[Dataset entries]
-*-*-

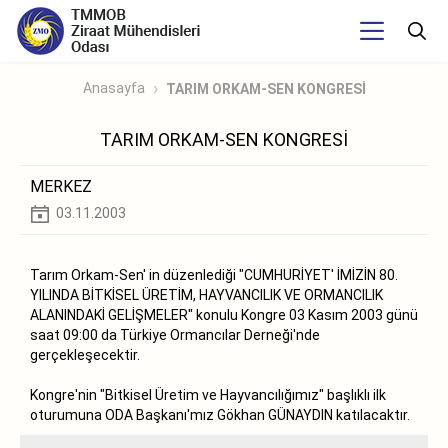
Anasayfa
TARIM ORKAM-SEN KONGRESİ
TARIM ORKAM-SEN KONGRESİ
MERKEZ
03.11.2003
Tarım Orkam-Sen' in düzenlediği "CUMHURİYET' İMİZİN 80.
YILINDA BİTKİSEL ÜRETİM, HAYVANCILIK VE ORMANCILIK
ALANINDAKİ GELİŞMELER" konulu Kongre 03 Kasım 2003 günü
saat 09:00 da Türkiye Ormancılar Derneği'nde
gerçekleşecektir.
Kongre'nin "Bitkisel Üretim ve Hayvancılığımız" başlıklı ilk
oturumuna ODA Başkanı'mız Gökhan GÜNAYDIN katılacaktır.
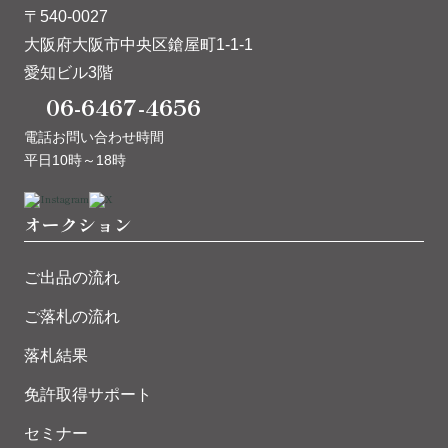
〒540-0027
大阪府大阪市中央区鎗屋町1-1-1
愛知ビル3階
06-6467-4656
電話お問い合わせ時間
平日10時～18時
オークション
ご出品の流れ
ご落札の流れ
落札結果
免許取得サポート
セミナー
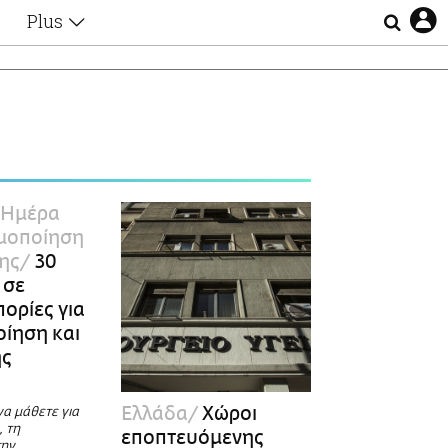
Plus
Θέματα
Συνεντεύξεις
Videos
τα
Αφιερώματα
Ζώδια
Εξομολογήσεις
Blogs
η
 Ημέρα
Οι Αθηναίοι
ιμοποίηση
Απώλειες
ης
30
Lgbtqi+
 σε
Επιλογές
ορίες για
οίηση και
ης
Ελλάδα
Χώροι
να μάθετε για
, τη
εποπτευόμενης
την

-*-*-

- _INSTRUCTIONS TO FOLLOW_
Each line from the first line of the data above through the one containing "gerçekleşecektir." must be set down exactly; the pictures must not be.

- _ANSWER TO THIS PROBLEM_
Anasayfa
TARIM ORKAM-SEN KONGRESİ
TARIM ORKAM-SEN KONGRESİ
MERKEZ
03.11.2003
Tarım Orkam-Sen' in düzenlediği "CUMHURİYET' İMİZİN 80.
YILINDA BİTKİSEL ÜRETİM, HAYVANCILIK VE ORMANCILIK
ALANINDAKİ GELİŞMELER" konulu Kongre 03 Kasım 2003 günü
saat 09:00 da Türkiye Ormancılar Derneği'nde
gerçekleşecektir.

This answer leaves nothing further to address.